Now the A6400 lives on the Ronin-S and I can literally drive to the wedding and be shooting straight away.
What settings do you use?
Unless a client specifically requests or needs 4K video, I always shoot in 1080p. It saves on storage space and processing time. But also, it’s much more forgiving on skin.
My default setting is Log mode, which means the sensitivity is always ISO 800 or above. I’m happy to go all the way up to the top of the ISO range, but I don’t need to use the A6400 much in low light because that’s usually when I’m shooting on the dance floor and I want to keep my kit to a minimum then. The Ronin-S would get in the way, so that’s when I mainly use the A7III handheld or on a long monopod to shoot from above.
I usually overexpose everything by a stop or two. I can pull everything back in the post production but it helps get the look we want.
We always set the white balance by eye, matching the video cameras with the stills cameras. They’re Sony A9s.
I set the AF Drive speed (movie) to Fast and the AF Track Sensitivity (movie) to Normal. This means that if I pick a new point of focus the camera adjusts quickly but if the subject moves away from the point of focus it doesn’t adjust the focus quickly. The end result is smoother more filmic video.
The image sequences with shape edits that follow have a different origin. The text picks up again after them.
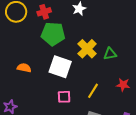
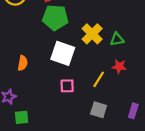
orange semicircle: (24, 68) -> (23, 63), moved, turned 88
red star: (123, 85) -> (119, 66), moved

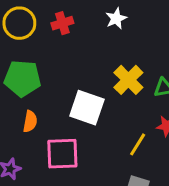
green pentagon: (55, 18) -> (22, 78), moved
pink square: (67, 86) -> (62, 154), moved, size x1.6

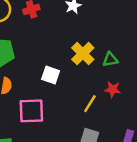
white square: (87, 108) -> (51, 75), size x0.7

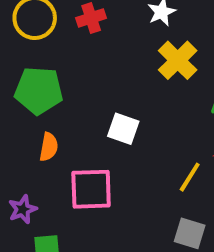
yellow cross: (83, 54) -> (178, 60), moved

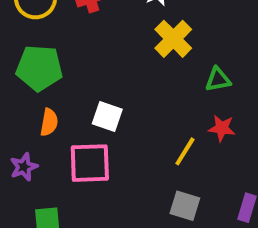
white square: (123, 129) -> (107, 116), moved
purple star: (23, 209) -> (24, 167), moved

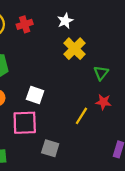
green triangle: (218, 80) -> (101, 73), turned -42
gray square: (185, 206) -> (50, 148), moved

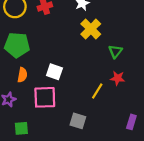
gray square: (50, 148) -> (78, 121), moved

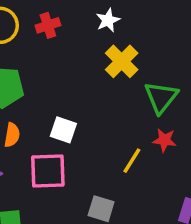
green triangle: (115, 51) -> (161, 97), size x1.5

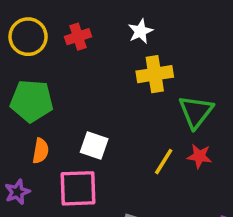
yellow cross: (122, 61) -> (155, 74), turned 36
yellow line: (132, 161) -> (164, 162), moved

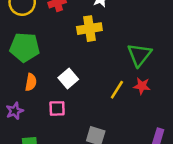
yellow cross: (155, 74) -> (89, 29), moved
white square: (94, 146) -> (68, 78), turned 30
pink square: (78, 188) -> (57, 108), size x0.6

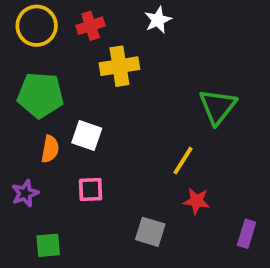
yellow cross: (89, 29) -> (119, 66), moved
white square: (68, 78) -> (87, 136), moved, turned -30
red star: (142, 86) -> (196, 201), moved

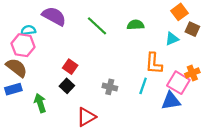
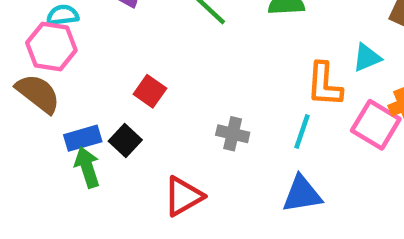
cyan triangle: (172, 39) -> (367, 58), moved
black square: (67, 86) -> (125, 140), moved
blue rectangle: (13, 89) -> (83, 138), moved
blue triangle: (171, 101) -> (302, 194), moved

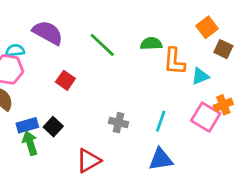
orange L-shape: (324, 85) -> (174, 61), moved
red square: (150, 91) -> (65, 80), moved

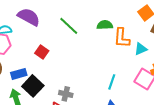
gray cross: (119, 123) -> (66, 94), moved
blue rectangle: (27, 125) -> (19, 74), moved
black square: (53, 127) -> (33, 86), size x1.5

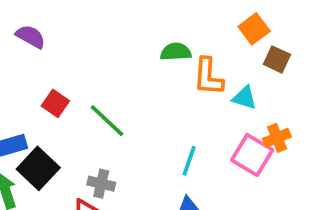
purple semicircle: (29, 17) -> (31, 37), size x0.7
green line: (69, 26) -> (107, 121), moved
cyan triangle: (141, 49) -> (244, 98), turned 40

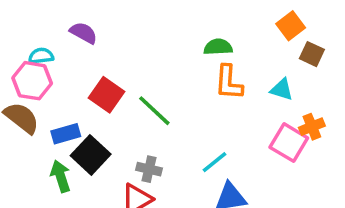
orange L-shape: (208, 77) -> (229, 82), moved
red square: (55, 103) -> (107, 95), size x1.4
cyan line: (189, 161) -> (215, 162), moved, turned 32

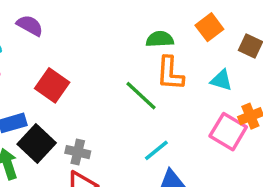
orange square: (291, 26) -> (209, 27), moved
green line: (154, 111) -> (141, 96), moved
gray cross: (149, 169) -> (78, 152), moved

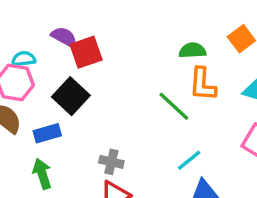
red square: (52, 85) -> (86, 52), moved, turned 36
black square: (37, 143) -> (71, 96), moved

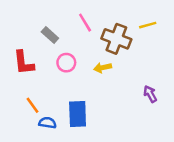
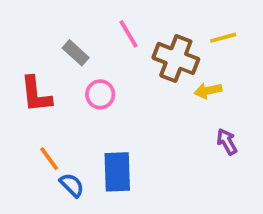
yellow arrow: (103, 68) -> (208, 91), moved
blue semicircle: (47, 123) -> (72, 185), turned 36

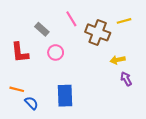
yellow arrow: (208, 91) -> (118, 60), moved
orange line: (49, 159) -> (17, 89), moved, turned -40
blue semicircle: (72, 185) -> (31, 103), moved

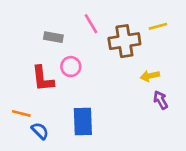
gray rectangle: (42, 29) -> (53, 37), turned -32
brown cross: (98, 32) -> (124, 41), turned -30
red L-shape: (20, 52) -> (43, 79), moved

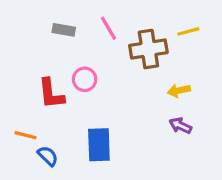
gray rectangle: (53, 37) -> (64, 30), moved
purple arrow: (161, 100) -> (180, 126), moved, turned -36

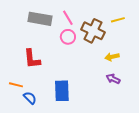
gray rectangle: (64, 30) -> (40, 19), size x1.6
brown cross: (148, 49) -> (93, 31), turned 35
pink circle: (85, 79) -> (68, 37), moved

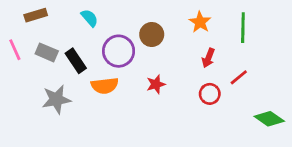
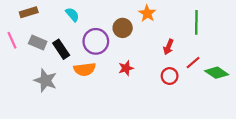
orange star: (200, 22) -> (147, 13), moved
gray star: (56, 99) -> (45, 80), turned 30
green diamond: (269, 119) -> (217, 73), moved

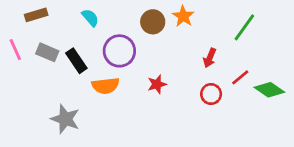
green line: (196, 22) -> (244, 27), turned 35
brown circle: (123, 28) -> (153, 22), moved
gray star: (45, 80) -> (65, 119), moved

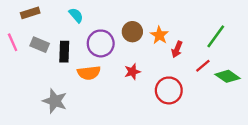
orange star: (183, 16) -> (159, 35), moved
brown circle: (153, 22) -> (132, 32), moved
green line: (244, 27) -> (216, 36), moved
black rectangle: (76, 61) -> (64, 52), turned 36
red circle: (211, 94) -> (169, 90), moved, size x1.5

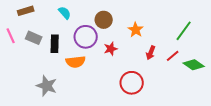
brown circle: (132, 32) -> (104, 20), moved
red arrow: (177, 49) -> (151, 53), moved
red star: (132, 72) -> (111, 49), moved
red circle: (169, 90) -> (132, 83), moved

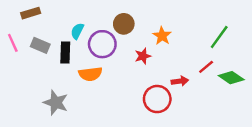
cyan semicircle: (65, 13) -> (77, 31), moved, turned -112
red star: (111, 49) -> (143, 56), moved
red arrow: (151, 53) -> (180, 81), moved, turned -120

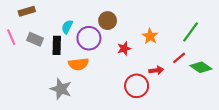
orange star: (162, 36) -> (150, 36), moved
gray star: (56, 103) -> (61, 89), moved

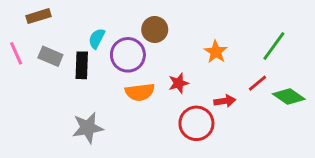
red star: (124, 49) -> (179, 83), moved
orange semicircle: (79, 64) -> (140, 92), moved
gray star: (61, 89) -> (88, 128), turned -30

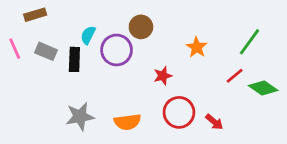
orange semicircle: (140, 92) -> (127, 122), moved
red arrow: (225, 101) -> (214, 122), moved, turned 48

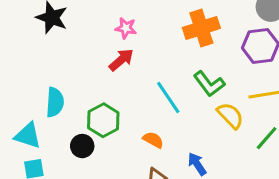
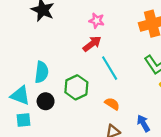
cyan line: (168, 98) -> (110, 68), moved
black circle: (82, 146) -> (46, 101), moved

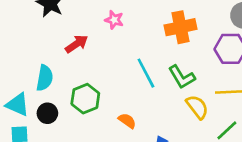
red arrow: (92, 44) -> (77, 44), moved
cyan line: (110, 68) -> (146, 73), moved

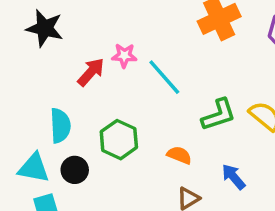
pink star: (114, 20) -> (124, 55), moved
cyan line: (146, 73) -> (164, 77), moved
green L-shape: (182, 77) -> (219, 115), moved, turned -64

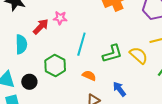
cyan line: (164, 77) -> (81, 44), moved, turned 55
cyan semicircle: (60, 126) -> (21, 44), moved

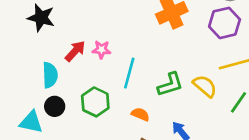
pink star: (60, 18) -> (102, 50), moved
black circle: (29, 82) -> (55, 106), moved

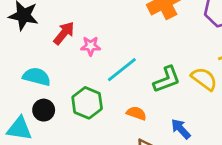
red arrow: (75, 51) -> (64, 33), moved
cyan line: (129, 73) -> (122, 70), turned 40
cyan semicircle: (50, 75) -> (37, 77), turned -70

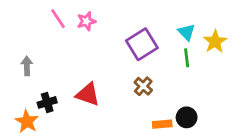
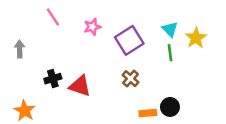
pink star: (86, 21) -> (92, 27), moved
gray arrow: (27, 66) -> (20, 49), moved
black cross: (47, 102) -> (53, 79), moved

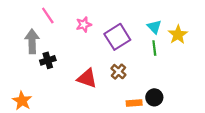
gray arrow: (20, 49) -> (32, 41), moved, size x1.5
black cross: (53, 79) -> (48, 60), moved
red triangle: (80, 86) -> (87, 78), moved

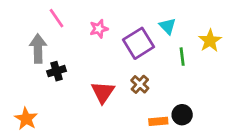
cyan triangle: (154, 27) -> (168, 26), moved
red triangle: (87, 78) -> (103, 92), turned 45

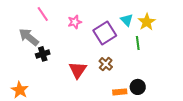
yellow star: (210, 41) -> (147, 22), moved
gray arrow: (38, 49) -> (29, 37), turned -50

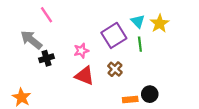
pink star: (75, 22) -> (81, 51), moved
green line: (138, 43) -> (140, 44), moved
red triangle: (78, 70) -> (85, 76), turned -42

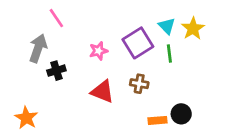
gray arrow: (31, 40) -> (38, 48), turned 70
pink star: (81, 51) -> (98, 51), moved
brown cross: (115, 69) -> (139, 84), turned -32

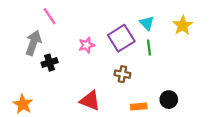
yellow star: (193, 29) -> (183, 25), moved
red triangle: (102, 92) -> (90, 101), moved
black circle: (181, 114) -> (169, 100), moved

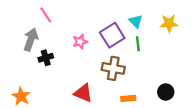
yellow star: (183, 25) -> (169, 23), turned 30
brown cross: (122, 74) -> (113, 68), size x1.5
black circle: (169, 100) -> (166, 92), moved

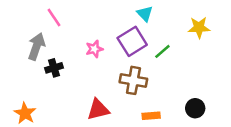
cyan triangle: (136, 21) -> (145, 14), moved
green line: (138, 44) -> (162, 51), turned 56
red triangle: (83, 93) -> (98, 109), turned -36

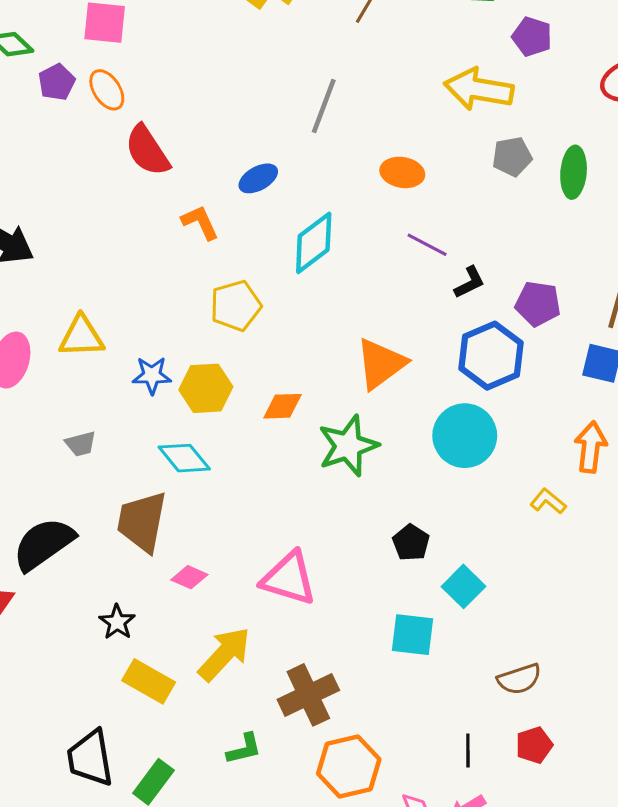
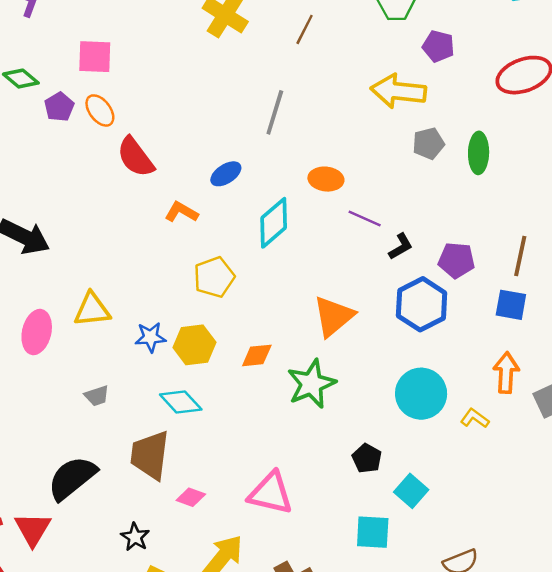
orange ellipse: (402, 172) -> (326, 179), moved
orange L-shape: (200, 222) -> (181, 212), turned -32
cyan circle: (465, 436) -> (421, 394), moved

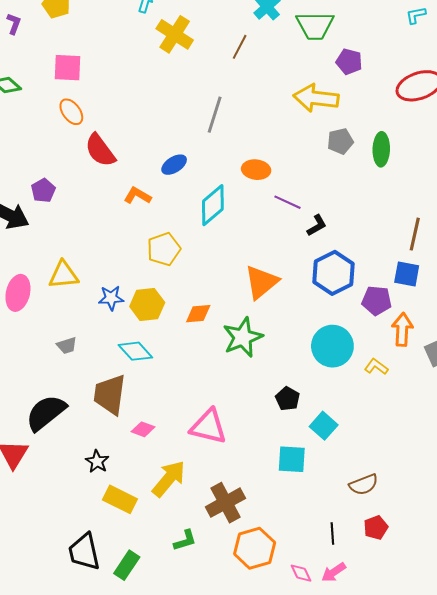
purple pentagon: (59, 107) -> (43, 190), moved
purple pentagon: (457, 260) -> (377, 301), moved

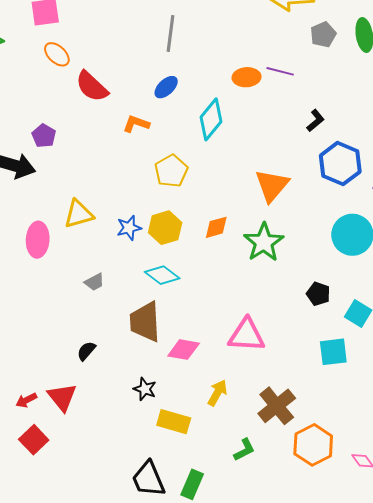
gray line: (215, 115) -> (171, 34), moved
purple line: (287, 202) -> (280, 71), moved
black semicircle: (46, 413) -> (86, 351), size x0.5
pink diamond: (143, 429) -> (184, 350), size x1.4
yellow arrow: (169, 479) -> (217, 393), size x0.7

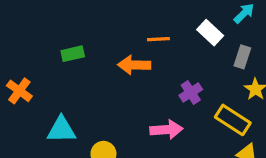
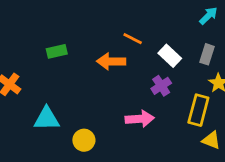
white rectangle: (210, 33) -> (170, 56), moved
orange line: (158, 39) -> (133, 39), turned 30
yellow rectangle: (233, 120) -> (198, 110), turned 72

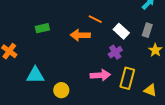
yellow rectangle: (198, 110) -> (127, 78), moved

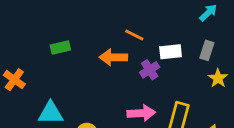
white rectangle: (121, 31) -> (171, 52), turned -49
purple cross: (115, 52) -> (150, 70), moved

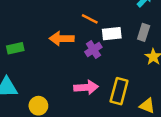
orange line: (134, 35) -> (90, 19), moved
green rectangle: (60, 48) -> (15, 48), moved

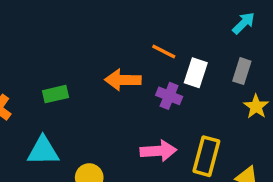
white rectangle: (112, 34) -> (196, 73), turned -66
purple cross: (93, 50) -> (169, 96), turned -35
Generally, we want everything to be quite dreamlike, so I usually shoot at f/4 on the A6400 for the shallowest depth of field I can get.
The video quality from the A6400 is great. I can mix footage from it with video from the A7III without a problem.
We’re both Sony ambassadors now at byLumiere. But we wouldn’t use the kit if it didn’t do what we need. And we’ve paid for it all!
Follow the link to find out more about Brent Kirkman’s work with byLumiere
Follow the link to browse and download full-resolution images
It’s great that Sony has put the work in on the autofocus system for the A6400. It’s something that can really help photographers of all levels. Real-time Tracking aside, it’s not quite as fast or as reliable as the AF system in the Sony A9, but it’s very good, especially for a camera that is set to retail for less than £1000/$1000.
Further good news is that the Animal Eye AF will be rolled out to the new camera in the summer. As well as being useful for budding wildlife photographers, it should be useful for family photographers who want to include their pet in their images.
I was hoping that Sony would adopt a mini-DSLR design for the next round of its APS-C format cameras and give them a joystick for AF point selection. I find this design more comfortable to hold and use. Having the viewfinder in the middle of the top plate would probably rule out having a flip-up selfie screen, but I was hoping for a vari-angle monitor anyway. A vari-angle monitor is more useful for photographers who want to shot portrait format images.
Those issues aside, the A6400 is very a good camera for anyone starting to get serious about photography. It’s attractively priced and it has a comprehensive range of features for both photographers and videographers. While the 16-50mm kit lens is nice and compact, I’m not a big fan of the power zoom. Unless you really want to keep size and cost down, I’d opt for the 18-135mm kit. You lose a bit at the wide-angle end but it’s a more versatile focal length range and you have a traditional zoom mechanism.
Like the A6400, the Sony A6300 has a 24.2Mp APS-C format sensor. And while it’s AF system isn’t quite up to the same standard as the A6400’s it’s still extremely good. The body is also very similar with a familiar control layout. It’s still available to buy but costs a little less than its younger brother.
Canon EOS M50
The Canon M50 is Canon’s best APS-C format mirrorless camera to date. It’s small, light and has both a decent viewfinder and a vari-angle touchscreen. If you stick to Full HD rather than 4K, you’ll also find the autofocus is smooth and capable. It’s a great choice for vloggers.